If different wavelengths were mostly heavily scattered, why does the sky not appear violet, the colour with the shortest visible wavelength? The sun’s light spectrum is not continuous throughout all wavelengths, and it is also reduced by the earth’s atmosphere, leading to less violet light.
In addition, our eyes are less sensitive to violet. That is part of the answer; nevertheless, a rainbow shows that there are still considerable amounts of light waves coloured indigo and violet that are farther than the blue. The remainder of the solution to this dilemma may be found in how human eyesight works. There are three types of colour sensors, or cones, in the human retina.

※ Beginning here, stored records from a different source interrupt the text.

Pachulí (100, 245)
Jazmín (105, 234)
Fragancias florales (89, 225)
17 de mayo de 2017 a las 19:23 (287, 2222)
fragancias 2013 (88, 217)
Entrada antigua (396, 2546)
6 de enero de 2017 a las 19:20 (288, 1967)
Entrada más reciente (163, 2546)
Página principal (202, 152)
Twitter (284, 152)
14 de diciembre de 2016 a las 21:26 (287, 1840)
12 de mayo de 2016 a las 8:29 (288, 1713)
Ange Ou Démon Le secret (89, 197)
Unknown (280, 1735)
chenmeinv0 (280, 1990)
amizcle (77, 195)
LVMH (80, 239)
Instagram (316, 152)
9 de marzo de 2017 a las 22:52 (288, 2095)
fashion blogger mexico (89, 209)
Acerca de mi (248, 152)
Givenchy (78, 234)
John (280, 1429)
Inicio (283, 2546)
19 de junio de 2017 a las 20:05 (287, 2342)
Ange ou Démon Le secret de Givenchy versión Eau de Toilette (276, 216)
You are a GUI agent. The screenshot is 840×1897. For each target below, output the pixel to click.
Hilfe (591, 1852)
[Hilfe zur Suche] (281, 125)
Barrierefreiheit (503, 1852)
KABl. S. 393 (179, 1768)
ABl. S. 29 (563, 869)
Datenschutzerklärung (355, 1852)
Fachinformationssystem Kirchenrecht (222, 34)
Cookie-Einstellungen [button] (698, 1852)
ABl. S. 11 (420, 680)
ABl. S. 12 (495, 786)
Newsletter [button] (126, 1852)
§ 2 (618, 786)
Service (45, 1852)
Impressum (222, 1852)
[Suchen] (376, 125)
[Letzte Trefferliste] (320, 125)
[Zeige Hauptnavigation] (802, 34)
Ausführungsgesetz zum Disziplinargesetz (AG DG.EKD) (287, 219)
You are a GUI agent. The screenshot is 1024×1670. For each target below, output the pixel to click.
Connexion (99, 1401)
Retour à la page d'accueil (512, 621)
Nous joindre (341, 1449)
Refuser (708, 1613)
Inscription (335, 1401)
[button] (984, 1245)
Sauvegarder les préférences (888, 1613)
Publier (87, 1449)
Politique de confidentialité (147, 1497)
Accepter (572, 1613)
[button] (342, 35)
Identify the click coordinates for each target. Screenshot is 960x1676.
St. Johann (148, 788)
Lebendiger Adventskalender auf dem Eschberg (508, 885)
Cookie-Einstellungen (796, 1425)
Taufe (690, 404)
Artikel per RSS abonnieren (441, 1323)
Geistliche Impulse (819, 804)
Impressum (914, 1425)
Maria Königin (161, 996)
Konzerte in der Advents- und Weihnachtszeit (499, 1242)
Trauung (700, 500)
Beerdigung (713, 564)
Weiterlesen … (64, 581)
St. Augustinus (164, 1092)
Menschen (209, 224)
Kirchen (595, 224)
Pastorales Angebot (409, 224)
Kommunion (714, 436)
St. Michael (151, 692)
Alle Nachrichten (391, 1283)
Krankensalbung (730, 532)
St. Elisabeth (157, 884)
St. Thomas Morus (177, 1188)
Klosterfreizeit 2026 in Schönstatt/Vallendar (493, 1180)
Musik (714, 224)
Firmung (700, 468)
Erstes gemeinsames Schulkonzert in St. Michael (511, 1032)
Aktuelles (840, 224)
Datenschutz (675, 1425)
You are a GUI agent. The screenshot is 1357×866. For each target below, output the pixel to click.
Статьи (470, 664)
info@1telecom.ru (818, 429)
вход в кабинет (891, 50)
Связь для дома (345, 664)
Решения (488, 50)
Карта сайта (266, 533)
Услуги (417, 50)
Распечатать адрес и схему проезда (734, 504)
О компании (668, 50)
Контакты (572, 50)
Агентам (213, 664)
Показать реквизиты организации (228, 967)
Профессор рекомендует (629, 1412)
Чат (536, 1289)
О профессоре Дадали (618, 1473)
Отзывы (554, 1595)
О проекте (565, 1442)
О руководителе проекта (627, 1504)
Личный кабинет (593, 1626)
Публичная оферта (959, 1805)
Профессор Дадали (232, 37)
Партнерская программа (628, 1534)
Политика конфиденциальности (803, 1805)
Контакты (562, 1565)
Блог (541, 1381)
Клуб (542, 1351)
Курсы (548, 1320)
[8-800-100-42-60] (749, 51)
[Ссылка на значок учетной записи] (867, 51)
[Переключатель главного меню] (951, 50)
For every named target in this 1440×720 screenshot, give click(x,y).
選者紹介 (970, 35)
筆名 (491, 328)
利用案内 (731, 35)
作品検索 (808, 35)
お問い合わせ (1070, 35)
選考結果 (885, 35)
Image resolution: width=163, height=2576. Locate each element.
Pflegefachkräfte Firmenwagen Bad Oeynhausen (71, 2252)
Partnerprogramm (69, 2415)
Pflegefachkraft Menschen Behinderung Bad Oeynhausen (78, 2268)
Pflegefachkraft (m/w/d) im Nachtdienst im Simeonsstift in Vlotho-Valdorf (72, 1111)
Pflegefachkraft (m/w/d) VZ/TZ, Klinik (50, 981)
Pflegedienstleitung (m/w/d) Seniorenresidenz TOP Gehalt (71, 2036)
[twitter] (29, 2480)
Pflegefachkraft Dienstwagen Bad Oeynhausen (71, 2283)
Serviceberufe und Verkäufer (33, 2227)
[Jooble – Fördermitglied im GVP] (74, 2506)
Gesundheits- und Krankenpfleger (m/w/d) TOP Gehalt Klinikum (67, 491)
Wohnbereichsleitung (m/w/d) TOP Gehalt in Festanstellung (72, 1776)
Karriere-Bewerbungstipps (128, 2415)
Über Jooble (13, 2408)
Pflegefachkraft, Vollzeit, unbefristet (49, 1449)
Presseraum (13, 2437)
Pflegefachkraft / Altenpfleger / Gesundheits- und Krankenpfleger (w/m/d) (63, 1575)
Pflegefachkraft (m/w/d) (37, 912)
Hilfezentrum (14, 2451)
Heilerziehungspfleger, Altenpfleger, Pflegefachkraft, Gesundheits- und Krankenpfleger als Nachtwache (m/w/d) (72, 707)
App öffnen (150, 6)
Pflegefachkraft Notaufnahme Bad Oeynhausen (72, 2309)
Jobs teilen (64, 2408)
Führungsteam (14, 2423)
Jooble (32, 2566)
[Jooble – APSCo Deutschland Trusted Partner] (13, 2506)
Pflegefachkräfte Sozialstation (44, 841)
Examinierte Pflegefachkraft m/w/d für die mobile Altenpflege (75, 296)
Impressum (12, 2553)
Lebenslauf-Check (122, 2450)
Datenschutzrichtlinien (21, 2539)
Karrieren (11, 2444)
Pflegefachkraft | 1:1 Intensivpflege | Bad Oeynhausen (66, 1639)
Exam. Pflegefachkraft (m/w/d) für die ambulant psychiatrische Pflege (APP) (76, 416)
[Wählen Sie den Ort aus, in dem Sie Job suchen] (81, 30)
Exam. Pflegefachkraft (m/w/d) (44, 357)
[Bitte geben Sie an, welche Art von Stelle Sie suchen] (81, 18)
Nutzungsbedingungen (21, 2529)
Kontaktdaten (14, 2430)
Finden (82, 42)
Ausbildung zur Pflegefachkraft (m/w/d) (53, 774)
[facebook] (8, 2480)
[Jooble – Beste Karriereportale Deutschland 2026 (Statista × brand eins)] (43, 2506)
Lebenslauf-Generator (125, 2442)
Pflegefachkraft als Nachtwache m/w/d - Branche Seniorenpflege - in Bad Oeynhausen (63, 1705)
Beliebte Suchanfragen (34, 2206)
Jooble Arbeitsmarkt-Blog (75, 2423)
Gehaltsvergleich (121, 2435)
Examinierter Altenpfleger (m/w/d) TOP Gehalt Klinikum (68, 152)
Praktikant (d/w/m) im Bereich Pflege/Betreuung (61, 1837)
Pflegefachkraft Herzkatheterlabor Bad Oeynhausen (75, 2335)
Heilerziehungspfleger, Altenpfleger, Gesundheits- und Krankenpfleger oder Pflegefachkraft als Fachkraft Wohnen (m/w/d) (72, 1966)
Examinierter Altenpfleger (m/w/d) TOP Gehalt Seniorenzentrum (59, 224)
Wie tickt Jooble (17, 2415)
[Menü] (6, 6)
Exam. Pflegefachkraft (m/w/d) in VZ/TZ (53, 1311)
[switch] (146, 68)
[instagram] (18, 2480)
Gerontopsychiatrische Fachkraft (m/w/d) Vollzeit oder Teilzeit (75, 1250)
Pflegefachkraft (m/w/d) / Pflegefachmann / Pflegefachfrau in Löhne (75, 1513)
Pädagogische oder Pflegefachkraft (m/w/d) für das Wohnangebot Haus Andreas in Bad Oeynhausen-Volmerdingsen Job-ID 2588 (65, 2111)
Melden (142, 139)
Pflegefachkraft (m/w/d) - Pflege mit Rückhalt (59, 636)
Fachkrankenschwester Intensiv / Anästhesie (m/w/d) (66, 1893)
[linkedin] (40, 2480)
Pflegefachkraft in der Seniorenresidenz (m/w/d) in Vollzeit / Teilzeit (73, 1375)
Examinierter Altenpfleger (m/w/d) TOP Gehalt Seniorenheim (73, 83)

They’re called red, blue, and green because they’re the most sensitive to light at those wavelengths. Our visual system generates the colours we perceive by activating them in varying amounts.
Conclusion
Short-wavelength blue light is dispersed more strongly than long-wavelength red light, as in Rayleigh scattering. Rayleigh scattering happens from particles that are considerably smaller than the wavelength of light, whereas the Tyndall effect occurs from particles that are nearly the same size as the wavelength of light. The Tyndall effect is named after the 19th-century British scientist John Tyndall.